Reputation: 19534
Suppose you have a table with many property fields, such as:
id datetime q a c d . . . (etc)
where q,a,c,d etc denote an indefinite number of int fields whose names are generated (also created at runtime)
How do you select with the constraint that some specific fields are a specific number and all others are 0?
(for example) a=1, c=5, and all others are 0?
Update:
I guess what i'm asking for is if there is some "holistic" function or something where i can just go "WHERE ALL OTHERS = 0" (or something like that).
The issue with normalizing is that even after the join, I still have to check for both the specific non-zero values as well as whether all other fields (or the normalized field) is 0.
Concrete application:
table of chemical compounds
id name C Fe Cl H . . . (etc - fields are added when new compound insert contains elements not listed)
example row:
name = Hydrochloric acid C = 0 Fe = 0 Cl = 1 H = 1 . . . (everything else = 0)
The problem with having a simple SELECT * FROM table WHERE H=1 AND Cl = 1
is that it also includes the other cases such as C Cl H (which even though it has C=1, it's selected because Cl and H are both 1 as well)
This is why I'm trying to figure out how to select it where all other fields are 0!
Upvotes: 0
Views: 344
Reputation: 115620
You construct something like this:
WHERE a=1
AND c=5
AND d=0
AND e=0
...
or this:
WHERE (a, c, d, e, ...) =
(1, 5, 0, 0, ...)
There is nothing like:
WHERE ALL OTHERS = 0
If you are repeatedly changing the table structure, you should dynamically change the query too. But this not a good design. You should normalize the table (probably by splitting the table into 2 tables and changing the repeated columns into one column, so the data goes from many columns to one column but many rows).
Update after the OP's edit
Possible normalization for the chemical compounds - elements:
Compound
--------
CompoundId Int Primary Key
Name Varchar(250) Unique
...other stuff
Element
-------
ElementCode Char(2) Primary Key
Name Varchar(50) Unique
Structure
---------
CompoundId Int
ElementCode Char(2)
Ratio Int
Primary Key (CompoundId, ElementCode)
Foreign Key (CompoundId)
References Compound(CompoundId)
Foreign Key (ElementCode)
References Element(ElementCode)
with sample data:
CompoundId Name
------------------------------
1 Hydrochloric acid
2 Water
3 Glucose
ElementCode Name
---------------------
H Hydrogen
C Carbon
O Oxygen
Cl Chlorium
CompoundId ElementCode Ratio
------------------------------
1 H 1
1 Cl 1
2 H 2
2 O 1
3 H 12
3 C 6
3 O 6
Upvotes: 0
Reputation: 882136
You can't actually have an indefinite number of columns in a table - you're limited to a definite quantity.
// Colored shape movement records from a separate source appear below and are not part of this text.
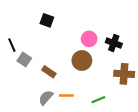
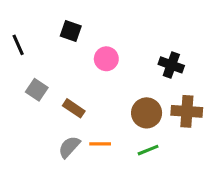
pink circle: (89, 39) -> (106, 59), moved
black line: (12, 45) -> (18, 45), moved
brown circle: (82, 61) -> (147, 113), moved

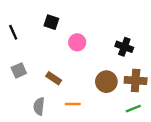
gray square: (37, 90) -> (19, 70), moved, turned 32
gray semicircle: (69, 147) -> (39, 106), moved, turned -36
green line: (148, 150) -> (133, 109), moved

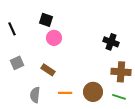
pink circle: (77, 42) -> (54, 38), moved
brown circle: (106, 82) -> (93, 92), moved
green line: (133, 109) -> (119, 97), turned 40

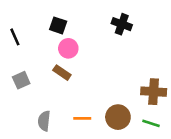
black cross: (111, 42) -> (122, 24), moved
brown rectangle: (48, 70) -> (62, 73), moved

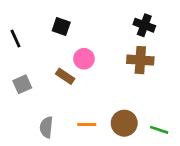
black cross: (122, 24) -> (144, 25), moved
pink circle: (68, 48) -> (84, 59), moved
brown cross: (154, 92) -> (140, 60), moved

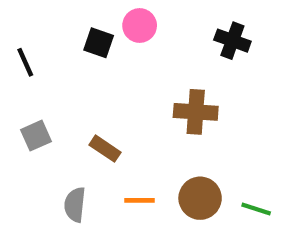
pink circle: (84, 59) -> (140, 26), moved
brown cross: (140, 60) -> (196, 112), moved
brown rectangle: (65, 76) -> (105, 149), moved

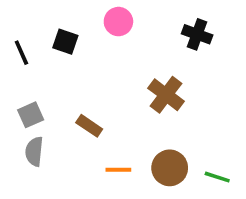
black square: (99, 43) -> (65, 42), moved
brown cross: (196, 112) -> (166, 95), turned 33
gray semicircle: (75, 205) -> (34, 151), moved

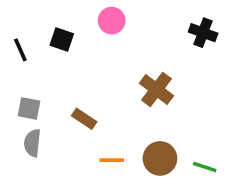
black cross: (197, 34) -> (203, 33), moved
gray square: (31, 115) -> (29, 108), turned 35

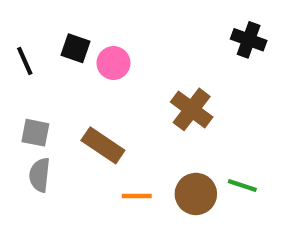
pink circle: (112, 21) -> (113, 63), moved
brown rectangle: (84, 119) -> (103, 145), size x1.4
green line: (205, 167) -> (242, 185), moved

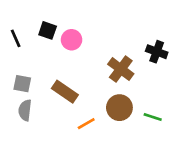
black cross: (249, 40) -> (157, 52), moved
brown circle: (196, 194) -> (119, 108), moved
orange line: (137, 196) -> (86, 124), turned -30

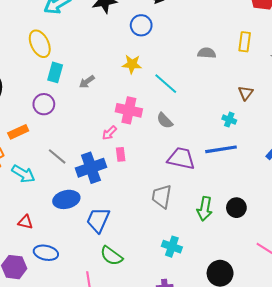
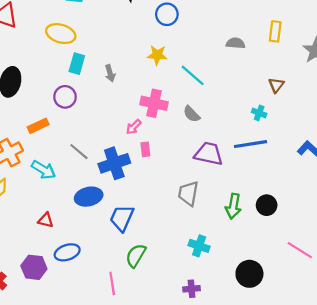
yellow ellipse: (40, 44) -> (61, 34), turned -48
gray arrow: (87, 82) -> (110, 73), turned -70
blue ellipse: (46, 253) -> (67, 252), turned -30
green semicircle: (111, 256) -> (136, 256), turned 85

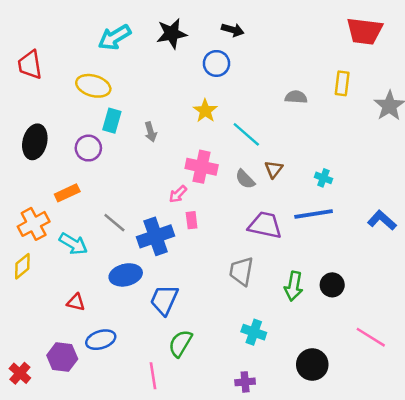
yellow star: (157, 55) -> (205, 111), turned 30
brown triangle: (276, 85) -> (274, 169), moved
purple circle: (65, 97) -> (88, 148), moved

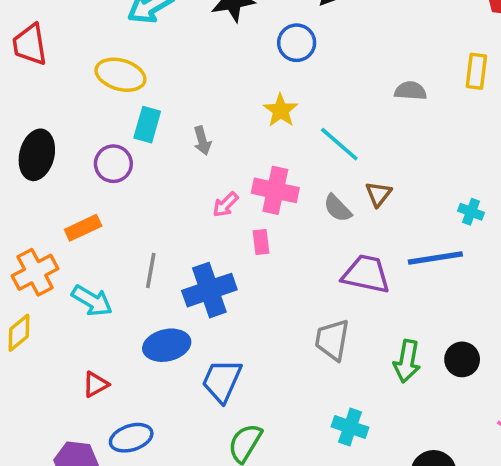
cyan cross: (323, 178) -> (471, 212), moved
pink arrow: (178, 194) -> (225, 205), moved
pink rectangle: (192, 220) -> (261, 242), moved
gray line: (114, 223) -> (151, 270), turned 60
red triangle: (76, 302) -> (96, 384), turned -42

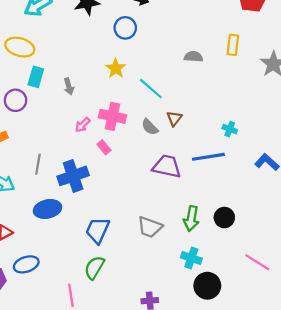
pink rectangle: (261, 242) -> (104, 147), turned -32
gray trapezoid: (332, 340) -> (150, 227), moved, turned -80
blue trapezoid: (222, 381) -> (98, 230), moved
cyan cross: (350, 427) -> (191, 258), moved

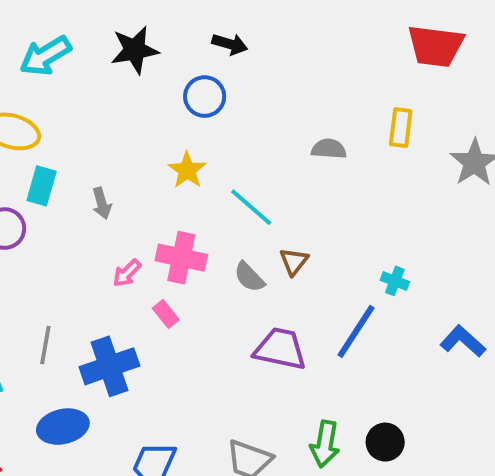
blue line: (208, 157) -> (356, 331), turned -48

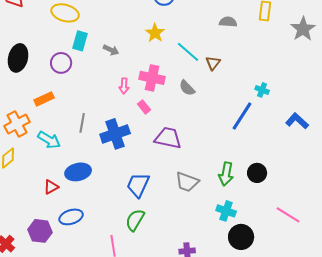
gray arrow: (102, 203) -> (111, 50), turned -49
brown triangle: (294, 262) -> (213, 63), moved
pink arrow: (127, 273) -> (124, 86), turned -42
purple trapezoid: (280, 349) -> (168, 138), moved
blue ellipse: (63, 427) -> (78, 172), moved

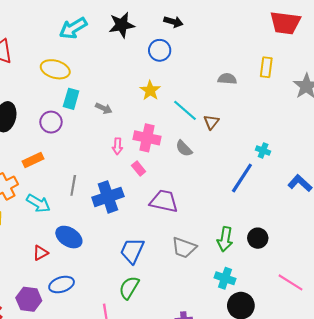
blue ellipse: (78, 172) -> (69, 237), turned 45

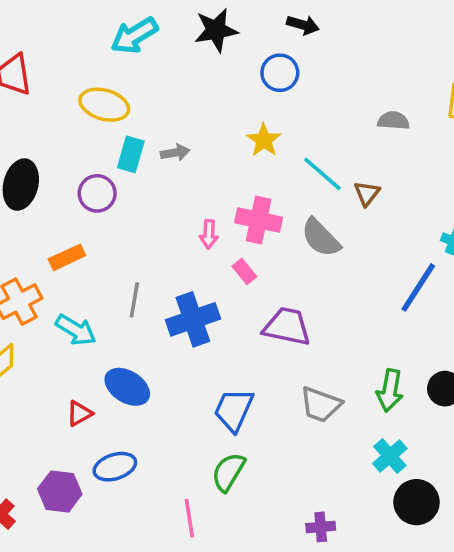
gray arrow: (104, 108) -> (175, 153), moved, turned -35
gray semicircle: (184, 148) -> (321, 238), size x1.4
cyan cross: (225, 278) -> (390, 456), turned 30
In that case, you just use:
... where a = 1 and c = 5 and q = 0 and b = 0 and d = 0 and ...
If you simply meant that the quantity is definite but the number of columns used by your application may change, then the query will need to be generated at runtime as well, using the same information. For example, if d
was not used at runtime, it would be left off the query.
But this is a very badly designed table and you should consider normalising it better, such as shifting those attributes to a separate table (one attribute per row in this new table) and linking them back to the original table with the id
field, such as:
BaseTable:
id integer primary key
datetime timestamp
OtherTable:
id integer references BaseTable(id)
attribute char(1)
text varchar(50)
primary key (id,attribute)
This sort of schema will allow arbitrary attributes on each id
.
Based on your comments that you're altering the table based on some external factor, I think that's what we in the DBA world would call an "interesting" design decision :-)
I would strongly advise against that but, if you see fit to ignore that advice, you can get at the metadata in most DBA implementations.
For example, MySQL has a COLUMNS
table in the INFORMATION_SCHEMA
schema taht you can use to enumerate all the columns for a given table. Using that, you could dynamically construct a valid SQL statement based on an arbitrarily complex table.
Not saying that's a good idea, just that it's possible.
Upvotes: 1
Reputation: 115
It's not a realistic situation. You will never have a indefinite number of int fields because You can't just modify a table without the ALTER statement (only at runtime). At least, you shouldn't.